I clean the cricket tubs daily to keep down on the frass and my allergic reaction and to keep them clean and healthy. I use a mini whisk broom and mini dust pan set you can get at Target or WalMart. I feed Fluker's Cricket Diet and use homemade "cricket quencher" for water. The latter is made with polyacrylamide crystals I buy in bulk from watersorb.com. Pour a 2 oz. condiment cup's worth into an empty gallon jug and fill 90% of the way with tap water. Let sit for a few hours or overnight and Voila! I offer them nothing else.

The largest size I buy is "5/8". I don't want winged chirping crickets and I don't want crickets with ovipositors laying eggs in my tarantula enclosures so I don't buy adults. I feed as many as I can and then within a week they do reach adulthood. At that point I stop using them as food. I put a shallow (2" high) tray of very moist coco coir in for 48 hours. Then I pull the tray, which is now full of eggs, and incubate it at 88-90ºF for 9 days to get pinheads to feed my baby huntsman and wandering spiders.

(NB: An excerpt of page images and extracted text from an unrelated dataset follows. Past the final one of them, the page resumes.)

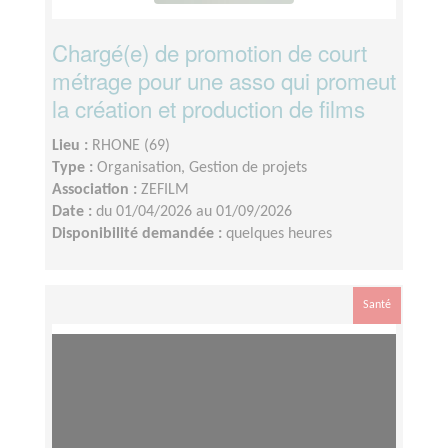
Chargé(e) de promotion de court
métrage pour une asso qui promeut
la création et production de films
Lieu :
RHONE (69)
Type :
Organisation, Gestion de projets
Association :
ZEFILM
Date :
du 01/04/2026 au 01/09/2026
Disponibilité demandée :
quelques heures
Santé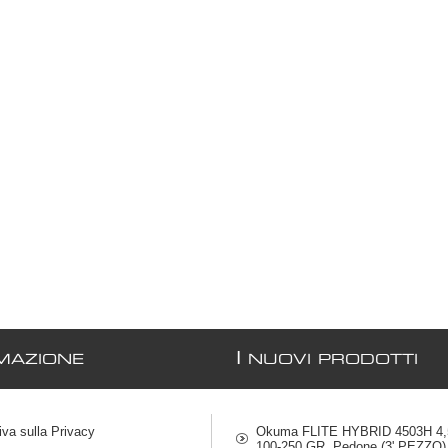
I
MAZIONE
NUOVI PRODOTTI
iva sulla Privacy
Okuma FLITE HYBRID 4503H 4,5
100-250 GR. Pedone (3' PEZZO)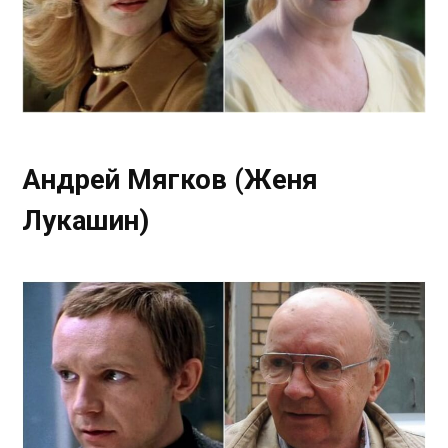
Андрей Мягков (Женя
Лукашин)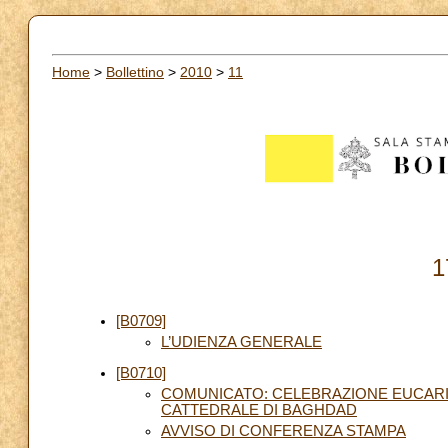
Home
>
Bollettino
>
2010
>
11
1
[B0709]
L’UDIENZA GENERALE
[B0710]
COMUNICATO: CELEBRAZIONE EUCARIS
CATTEDRALE DI BAGHDAD
AVVISO DI CONFERENZA STAMPA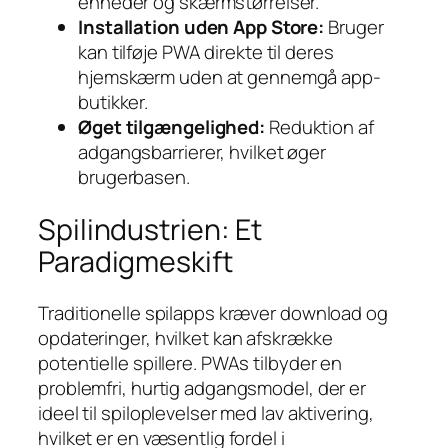
enheder og skærmstørrelser.
Installation uden App Store:
Bruger
kan tilføje PWA direkte til deres
hjemskærm uden at gennemgå app-
butikker.
Øget tilgængelighed:
Reduktion af
adgangsbarrierer, hvilket øger
brugerbasen.
Spilindustrien: Et
Paradigmeskift
Traditionelle spilapps kræver download og
opdateringer, hvilket kan afskrække
potentielle spillere. PWAs tilbyder en
problemfri, hurtig adgangsmodel, der er
ideel til spiloplevelser med lav aktivering,
hvilket er en væsentlig fordel i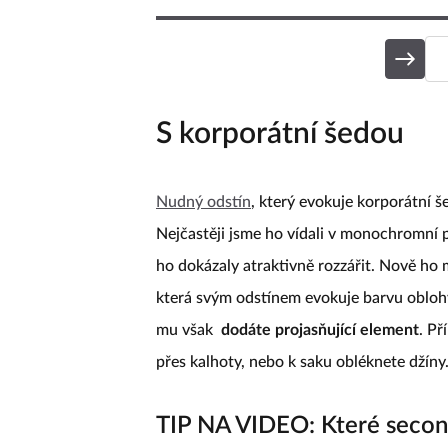
S korporátní šedou
Nudný odstín
, který evokuje korporátní š
Nejčastěji jsme ho vídali v monochromní 
ho dokázaly atraktivně rozzářit. Nově ho
která svým odstínem evokuje barvu oblohy
mu však
dodáte projasňující element
. Př
přes kalhoty, nebo k saku obléknete džíny
TIP NA VIDEO: Které second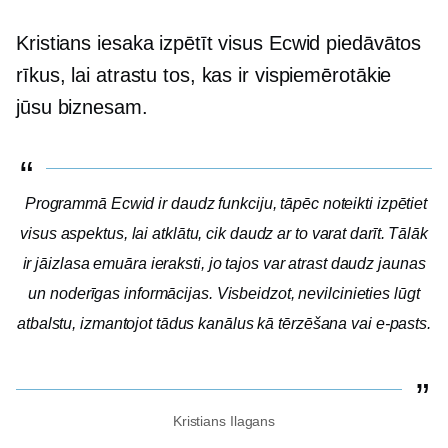
Kristians iesaka izpētīt visus Ecwid piedāvātos
rīkus, lai atrastu tos, kas ir vispiemērotākie
jūsu biznesam.
Programmā Ecwid ir daudz funkciju, tāpēc noteikti izpētiet
visus aspektus, lai atklātu, cik daudz ar to varat darīt. Tālāk
ir jāizlasa emuāra ieraksti, jo tajos var atrast daudz jaunas
un noderīgas informācijas. Visbeidzot, nevilcinieties lūgt
atbalstu, izmantojot tādus kanālus kā tērzēšana vai e-pasts.
Kristians Ilagans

For pinheads I may offer some greens or orange slices because they need some moisture. They'll seek cover under the leaves of greens and have higher humidity. If you keep them bone dry like you should for adults they will die.  Then, after the 48 hours or so of egg laying, I just go out to the field next to my house and dump the adult crickets. If you have the time you can go through and separate male and female into two tubs and still use the males as food, but I don't have that kind of time or desire. I am happy to just dump them all as I don't want to hear the chirping males either. In colder weather, well, they freeze to death.

I get more pinheads than I need so they get raised up for a week or two and become great food for my spiderlings that only costs extra labor and food/quencher. With three or four sizes of crickets I maintain my collection without the labor of roach breeding. Somehow I've come full circle and nobody is more surprised than me. Crickets still suck. They suck monkey ass. But, they are convenient and with a huge collection anything that expedites care and maintenance is welcome. Crickets are certainly easiest for small collections as roaches quickly breed and populations get out of control. I still recommend you use roaches for medium to large collections, but I don't recommend Blaptica dubia. A colony each of "discoids" and "lats" is best. But, for now, at least until I move my collection back into commercial space, I have returned to using crickets. Who would have thunk it?!?


2 comments:

Anonymous said...

funny you say you went back to crix Mike....your feelings on crickets are kinda the same as mine about roaches without the allergies you experience.
I feel roaches are needed for variety and your arboreals seem to really dig them.
I found {everytime]some winged males and then a female or two loose in my basement.Thankfully the feral theridiidae population seems to help keep them in check, but I usually panic and swear off them until I ask Kristy [cool cool person] for more and I get a couple pounds worth......then the cycle starts over again

mj said...

Well, I'm done with lateralis ... at least unless I move into commercial space. I do intend to start a discoid or discoidalis/fusca hybrid colony in the near future to get larger prey for my adults.